Work request:
From the listing below, please restate exactly the lines beginning at the one with "Бокалы WILMAX и Юлия Высоцкая" and ending at the one with "Yükleniyor…", both included, and skip the pictures.

Records for this exercise Start Marker

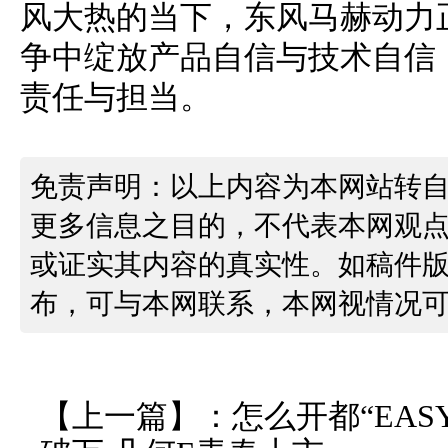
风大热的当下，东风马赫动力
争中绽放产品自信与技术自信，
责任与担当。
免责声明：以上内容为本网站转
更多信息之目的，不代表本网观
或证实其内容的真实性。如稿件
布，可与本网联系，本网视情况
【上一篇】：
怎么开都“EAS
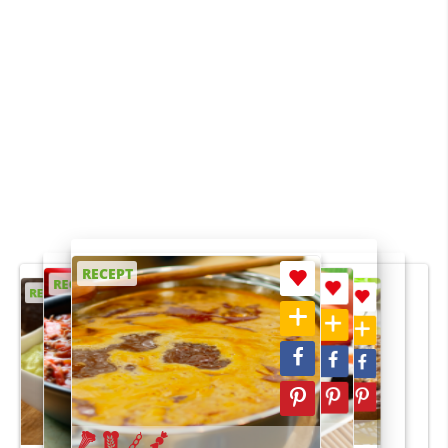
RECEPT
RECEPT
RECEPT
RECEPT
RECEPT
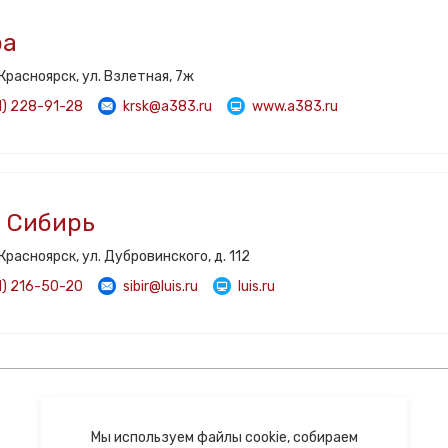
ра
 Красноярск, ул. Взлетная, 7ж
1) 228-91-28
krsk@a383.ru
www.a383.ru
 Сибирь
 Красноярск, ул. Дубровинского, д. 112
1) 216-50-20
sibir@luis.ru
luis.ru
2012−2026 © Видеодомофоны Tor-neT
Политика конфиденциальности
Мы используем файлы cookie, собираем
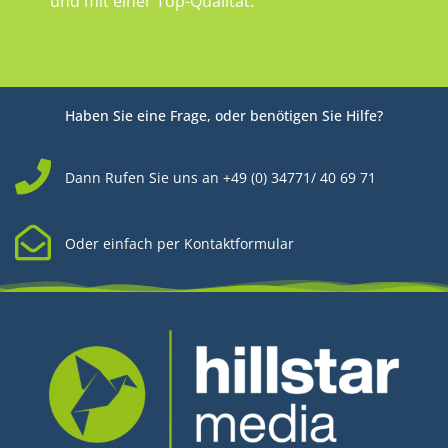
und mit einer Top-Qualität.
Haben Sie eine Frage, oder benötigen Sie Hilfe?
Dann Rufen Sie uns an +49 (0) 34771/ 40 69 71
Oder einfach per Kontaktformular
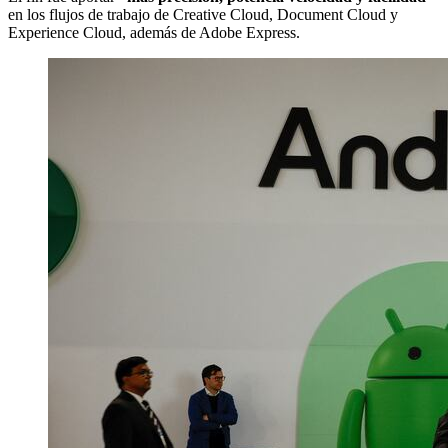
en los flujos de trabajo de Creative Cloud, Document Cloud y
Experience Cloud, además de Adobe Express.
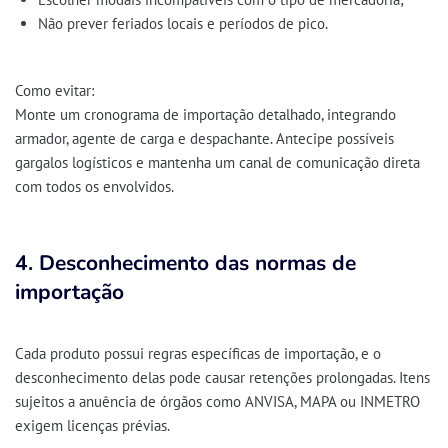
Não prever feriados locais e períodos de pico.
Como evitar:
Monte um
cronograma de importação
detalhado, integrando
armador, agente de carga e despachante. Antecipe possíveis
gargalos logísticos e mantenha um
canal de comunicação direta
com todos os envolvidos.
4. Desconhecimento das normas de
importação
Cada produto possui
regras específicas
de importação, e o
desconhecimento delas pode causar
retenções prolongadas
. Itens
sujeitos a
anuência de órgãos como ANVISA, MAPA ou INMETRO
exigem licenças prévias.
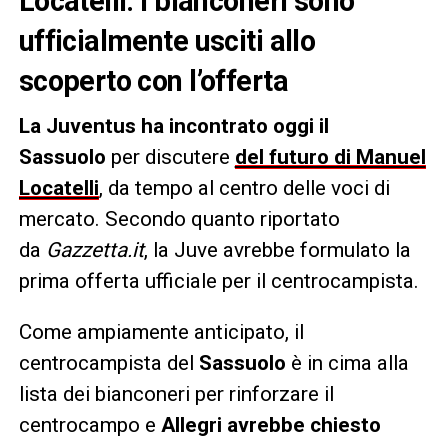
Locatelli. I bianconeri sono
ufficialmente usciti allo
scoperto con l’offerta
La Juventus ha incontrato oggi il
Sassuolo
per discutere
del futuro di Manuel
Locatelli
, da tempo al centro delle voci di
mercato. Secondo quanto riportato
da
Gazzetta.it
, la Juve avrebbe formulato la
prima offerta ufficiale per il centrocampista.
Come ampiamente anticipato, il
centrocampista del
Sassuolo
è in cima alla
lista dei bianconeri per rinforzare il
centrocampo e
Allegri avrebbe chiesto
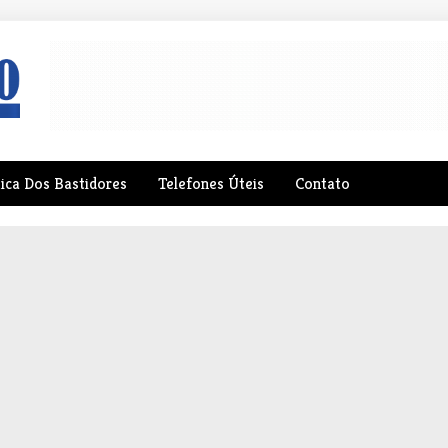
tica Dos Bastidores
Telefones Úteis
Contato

Records for this exercise End Marker
Records for this exercise Start Marker

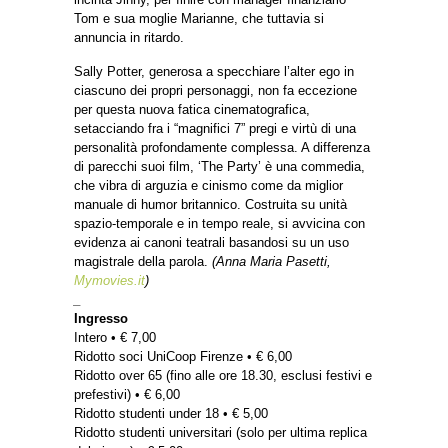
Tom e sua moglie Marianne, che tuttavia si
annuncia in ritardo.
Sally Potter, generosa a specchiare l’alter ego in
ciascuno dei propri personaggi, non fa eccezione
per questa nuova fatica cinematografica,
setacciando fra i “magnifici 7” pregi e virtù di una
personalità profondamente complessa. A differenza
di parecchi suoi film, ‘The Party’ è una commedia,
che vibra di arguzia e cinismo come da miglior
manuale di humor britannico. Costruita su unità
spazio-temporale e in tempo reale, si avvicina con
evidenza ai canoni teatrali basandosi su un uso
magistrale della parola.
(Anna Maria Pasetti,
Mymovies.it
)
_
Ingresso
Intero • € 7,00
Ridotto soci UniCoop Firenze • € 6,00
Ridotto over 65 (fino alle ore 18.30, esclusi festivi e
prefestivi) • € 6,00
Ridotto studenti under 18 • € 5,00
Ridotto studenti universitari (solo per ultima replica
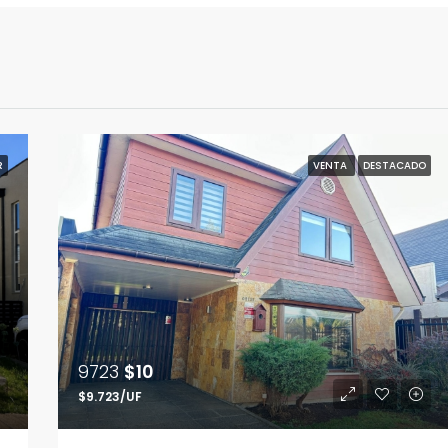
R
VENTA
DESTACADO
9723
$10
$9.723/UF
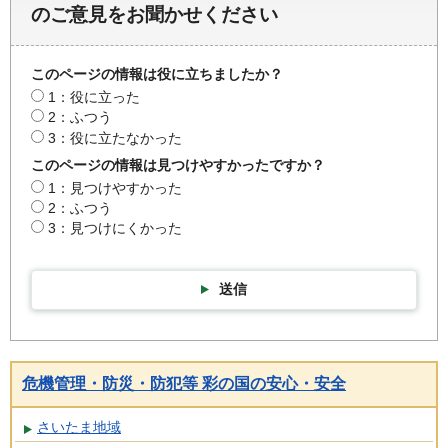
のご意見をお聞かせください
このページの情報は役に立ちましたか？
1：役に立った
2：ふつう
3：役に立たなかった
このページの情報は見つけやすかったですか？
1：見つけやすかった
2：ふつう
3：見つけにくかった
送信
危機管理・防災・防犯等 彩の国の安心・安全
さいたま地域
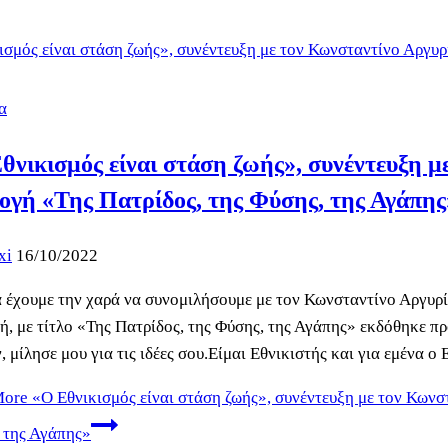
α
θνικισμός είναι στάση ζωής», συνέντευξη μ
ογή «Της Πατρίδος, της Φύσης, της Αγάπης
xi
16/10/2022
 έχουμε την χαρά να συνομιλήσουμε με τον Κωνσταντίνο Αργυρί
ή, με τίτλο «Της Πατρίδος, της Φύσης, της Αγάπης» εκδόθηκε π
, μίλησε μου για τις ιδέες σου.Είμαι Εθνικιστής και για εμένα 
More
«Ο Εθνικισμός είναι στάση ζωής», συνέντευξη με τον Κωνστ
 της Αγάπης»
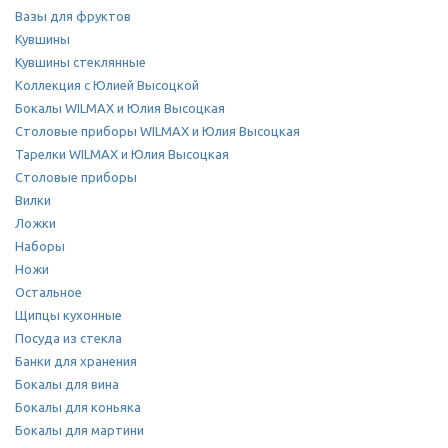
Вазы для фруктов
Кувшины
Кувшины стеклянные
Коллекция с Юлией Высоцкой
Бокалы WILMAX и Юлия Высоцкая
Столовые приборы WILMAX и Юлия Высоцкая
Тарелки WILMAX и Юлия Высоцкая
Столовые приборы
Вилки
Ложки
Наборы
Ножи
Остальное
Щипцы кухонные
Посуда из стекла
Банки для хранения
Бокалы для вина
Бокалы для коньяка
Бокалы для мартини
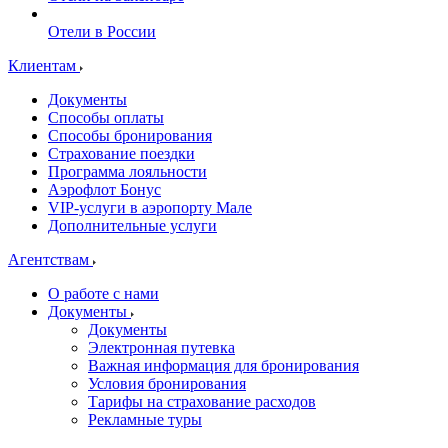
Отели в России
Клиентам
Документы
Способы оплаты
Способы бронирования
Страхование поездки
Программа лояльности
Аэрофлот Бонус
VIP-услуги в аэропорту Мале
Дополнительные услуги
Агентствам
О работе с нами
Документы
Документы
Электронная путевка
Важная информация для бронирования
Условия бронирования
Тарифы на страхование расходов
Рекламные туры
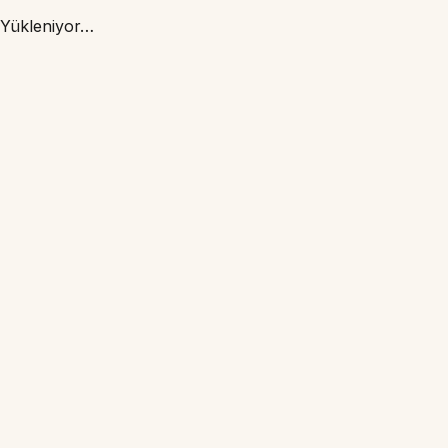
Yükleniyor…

Records for this exercise End Marker

Task result:
Бокалы WILMAX и Юлия Высоцкая
Столовые приборы WILMAX и Юлия Высоцкая
Тарелки WILMAX и Юлия Высоцкая
Столовые приборы
Вилки
Ложки
Наборы
Ножи
Остальное
Щипцы кухонные
Посуда из стекла
Банки для хранения
Бокалы для вина
Бокалы для коньяка
Бокалы для мартини
Отели в России
Клиентам
Документы
Способы оплаты
Способы бронирования
Страхование поездки
Программа лояльности
Аэрофлот Бонус
VIP-услуги в аэропорту Мале
Дополнительные услуги
Агентствам
О работе с нами
Документы
Документы
Электронная путевка
Важная информация для бронирования
Условия бронирования
Тарифы на страхование расходов
Рекламные туры
Yükleniyor…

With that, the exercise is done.